Dan Caldwell is an American entrepreneur. He is a co-founder of Tapout, and is president of the company. He produces and appears in movies, television series, and documentaries.

== Career ==
Gary Fields, along with Charles Lewis, founded TapouT, a clothing company aimed toward athletes and mixed martial arts (MMA) enthusiasts, in Grand Terrace, California in 1997, and became CEO of the company. TapouT started out of the back of a car selling t-shirts at the underground MMA competitions and classes. In 2011, TapouT was sold to Authentic Brands Group with Caldwell as president of the company.

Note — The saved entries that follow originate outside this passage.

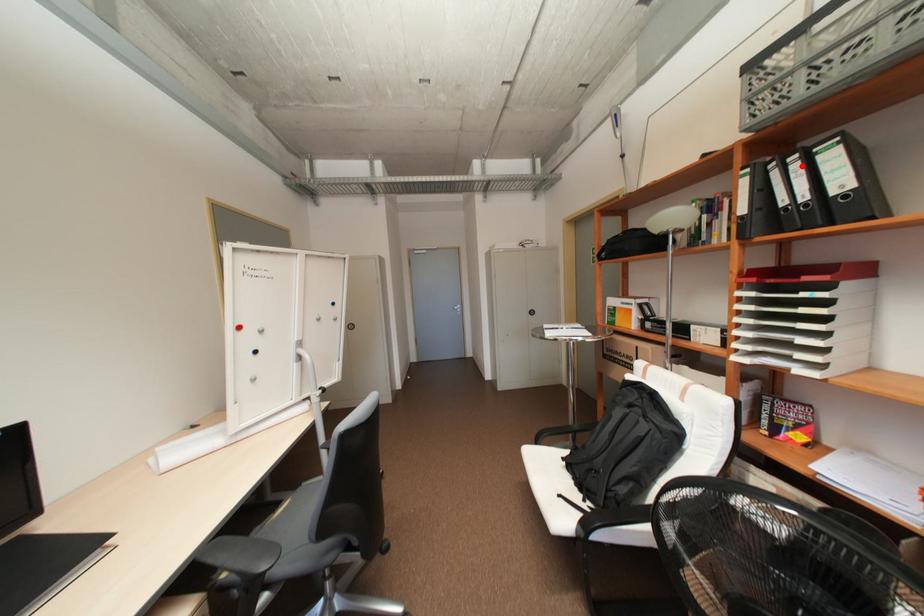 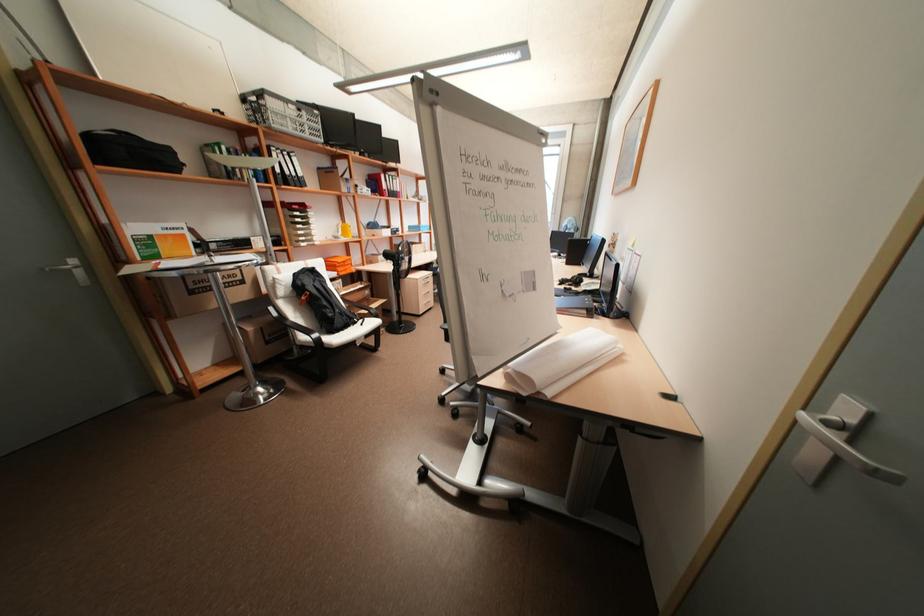 Question: I am providing you with two images of the same scene from different viewpoints. In image1, a red point is highlighted. Considering the same 3D point in image2, which of the following is correct?

Choices:
 (A) It is closer
 (B) It is farther

Answer: (A) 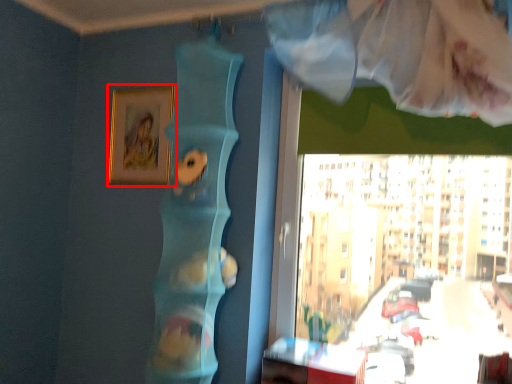 Question: From the image's perspective, where is picture frame (annotated by the red box) located in relation to table in the image?

Choices:
 (A) below
 (B) above

Answer: (B) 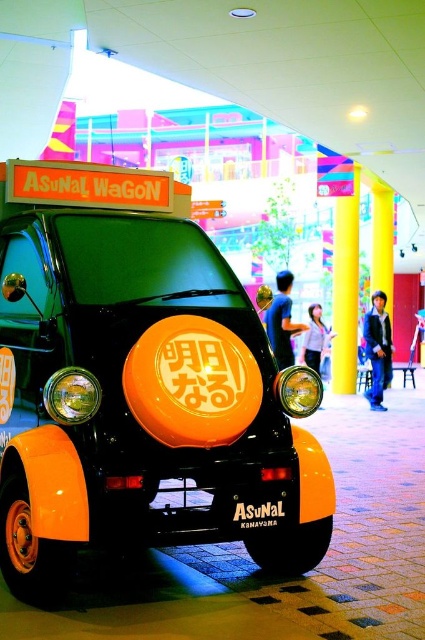 You are a photographer setting up a shoot in the mall. You have a camera with a 100mm lens that can focus on objects up to 2 meters away. You want to capture both the orange matte vehicle at center and the orange matte sign at center in the same frame. Since the vehicle is larger, where should you position yourself relative to them to ensure both fit in the frame?

Since the orange matte vehicle at center is bigger than the orange matte sign at center, you should move further away from them to ensure both fit in the frame. This way, the larger vehicle will appear smaller in the frame, balancing its size with the smaller sign.

You are a photographer positioned at the entrance of the mall. You want to capture a photo of the orange matte vehicle at center and the orange matte sign at center such that both are clearly visible in the frame. Based on their positions, can you ensure that both objects are fully visible in the photo?

The orange matte vehicle at center is in front of the orange matte sign at center. Since the vehicle is blocking part of the sign, it may be challenging to capture both fully visible in the frame. Adjust the angle or position to ensure both are visible.

You are standing at the entrance of the mall and see the point marked at coordinates (141, 388). Which object is this point located on?

The point marked at coordinates (141, 388) is located on the orange matte vehicle at center. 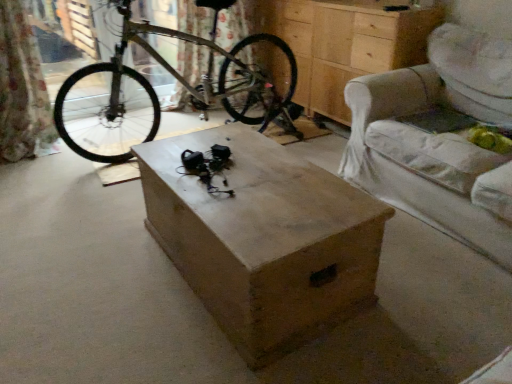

In 2014, Caldwell opened a frozen yogurt shop. He owns a real estate office, Nutrishop store, a tattoo parlor, Givestars.com, and MentorMojo.com. Caldwell hosts the TapouT Radio show on SiriusXM. He has spoken at business conferences including Jolt in Idaho, Follow the Leader in North Carolina, Entrepreneurs Organization in Reno, and Startup Grind in Santa Cruz.

==Filmography==
Caldwell was in the TapouT TV series in 2007. He was in the TV Series MMA H.E.A.T. in 2009 and 2010. Also in 2010, he appeared in the TV series World Extreme Cagefighting, and was executive producer of The Hammer and Locked Down, as well as produced the documentary The Striking Truth 3D. He was executive producer of documentary Once I Was a Champion in 2011, produced 1 Out of 7, and appeared in Warrior in 2011. In 2012, he was executive producer for documentaries Clockwork Orange County and History of MMA, which he also appeared in. He produced and appeared in Mask, a documentary, in 2013 and was executive producer of documentary The Actor that same year. Caldwell was executive producer of Pretty Perfect in 2014. In 2015 he appeared on Season 3 of Below Deck.

==Philanthropy==
Street Smart Jobz worked with Caldwell and Tim Katz in January 2010 to provide career advice for young adults who have recently left the foster-care system. In 2012, he participated in a fundraising event for the Livestrong Foundation and the SickKids Foundation.